(Saved entries)
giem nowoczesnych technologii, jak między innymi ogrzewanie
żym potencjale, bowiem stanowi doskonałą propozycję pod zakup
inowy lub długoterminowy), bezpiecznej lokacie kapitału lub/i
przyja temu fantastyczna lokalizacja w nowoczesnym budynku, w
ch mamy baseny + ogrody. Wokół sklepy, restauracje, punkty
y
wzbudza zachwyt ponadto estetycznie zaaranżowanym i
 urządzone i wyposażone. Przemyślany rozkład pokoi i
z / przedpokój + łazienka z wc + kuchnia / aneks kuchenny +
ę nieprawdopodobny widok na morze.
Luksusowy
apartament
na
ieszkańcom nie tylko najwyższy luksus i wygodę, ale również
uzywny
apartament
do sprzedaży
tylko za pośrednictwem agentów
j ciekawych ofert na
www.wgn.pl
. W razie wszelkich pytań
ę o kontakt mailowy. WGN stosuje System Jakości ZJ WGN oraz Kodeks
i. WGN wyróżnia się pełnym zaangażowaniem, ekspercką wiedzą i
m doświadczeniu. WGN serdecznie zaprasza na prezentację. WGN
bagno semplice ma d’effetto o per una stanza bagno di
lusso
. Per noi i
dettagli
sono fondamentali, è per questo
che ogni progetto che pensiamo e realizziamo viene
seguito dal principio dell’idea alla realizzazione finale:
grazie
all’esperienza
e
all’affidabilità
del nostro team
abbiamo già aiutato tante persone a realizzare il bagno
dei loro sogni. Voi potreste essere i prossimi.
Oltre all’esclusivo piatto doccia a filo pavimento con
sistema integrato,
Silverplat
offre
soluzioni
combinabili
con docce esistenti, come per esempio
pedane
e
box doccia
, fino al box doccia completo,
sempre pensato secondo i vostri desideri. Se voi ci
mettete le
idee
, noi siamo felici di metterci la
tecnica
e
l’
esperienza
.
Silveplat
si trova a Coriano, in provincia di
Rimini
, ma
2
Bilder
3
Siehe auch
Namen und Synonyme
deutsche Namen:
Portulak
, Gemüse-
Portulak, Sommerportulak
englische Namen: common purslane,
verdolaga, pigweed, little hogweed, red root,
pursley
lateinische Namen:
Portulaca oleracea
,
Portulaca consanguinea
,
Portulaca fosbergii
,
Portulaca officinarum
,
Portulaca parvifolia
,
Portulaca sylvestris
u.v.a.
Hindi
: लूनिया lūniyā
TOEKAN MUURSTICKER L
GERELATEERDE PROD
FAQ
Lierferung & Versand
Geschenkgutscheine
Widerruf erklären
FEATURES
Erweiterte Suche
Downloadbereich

_Assignment_
What is needed is a word-for-word copy of all the entries.

_Solution to this problem_
giem nowoczesnych technologii, jak między innymi ogrzewanie
żym potencjale, bowiem stanowi doskonałą propozycję pod zakup
inowy lub długoterminowy), bezpiecznej lokacie kapitału lub/i
przyja temu fantastyczna lokalizacja w nowoczesnym budynku, w
ch mamy baseny + ogrody. Wokół sklepy, restauracje, punkty
y
wzbudza zachwyt ponadto estetycznie zaaranżowanym i
 urządzone i wyposażone. Przemyślany rozkład pokoi i
z / przedpokój + łazienka z wc + kuchnia / aneks kuchenny +
ę nieprawdopodobny widok na morze.
Luksusowy
apartament
na
ieszkańcom nie tylko najwyższy luksus i wygodę, ale również
uzywny
apartament
do sprzedaży
tylko za pośrednictwem agentów
j ciekawych ofert na
www.wgn.pl
. W razie wszelkich pytań
ę o kontakt mailowy. WGN stosuje System Jakości ZJ WGN oraz Kodeks
i. WGN wyróżnia się pełnym zaangażowaniem, ekspercką wiedzą i
m doświadczeniu. WGN serdecznie zaprasza na prezentację. WGN
bagno semplice ma d’effetto o per una stanza bagno di
lusso
. Per noi i
dettagli
sono fondamentali, è per questo
che ogni progetto che pensiamo e realizziamo viene
seguito dal principio dell’idea alla realizzazione finale:
grazie
all’esperienza
e
all’affidabilità
del nostro team
abbiamo già aiutato tante persone a realizzare il bagno
dei loro sogni. Voi potreste essere i prossimi.
Oltre all’esclusivo piatto doccia a filo pavimento con
sistema integrato,
Silverplat
offre
soluzioni
combinabili
con docce esistenti, come per esempio
pedane
e
box doccia
, fino al box doccia completo,
sempre pensato secondo i vostri desideri. Se voi ci
mettete le
idee
, noi siamo felici di metterci la
tecnica
e
l’
esperienza
.
Silveplat
si trova a Coriano, in provincia di
Rimini
, ma
2
Bilder
3
Siehe auch
Namen und Synonyme
deutsche Namen:
Portulak
, Gemüse-
Portulak, Sommerportulak
englische Namen: common purslane,
verdolaga, pigweed, little hogweed, red root,
pursley
lateinische Namen:
Portulaca oleracea
,
Portulaca consanguinea
,
Portulaca fosbergii
,
Portulaca officinarum
,
Portulaca parvifolia
,
Portulaca sylvestris
u.v.a.
Hindi
: लूनिया lūniyā
TOEKAN MUURSTICKER L
GERELATEERDE PROD
FAQ
Lierferung & Versand
Geschenkgutscheine
Widerruf erklären
FEATURES
Erweiterte Suche
Downloadbereich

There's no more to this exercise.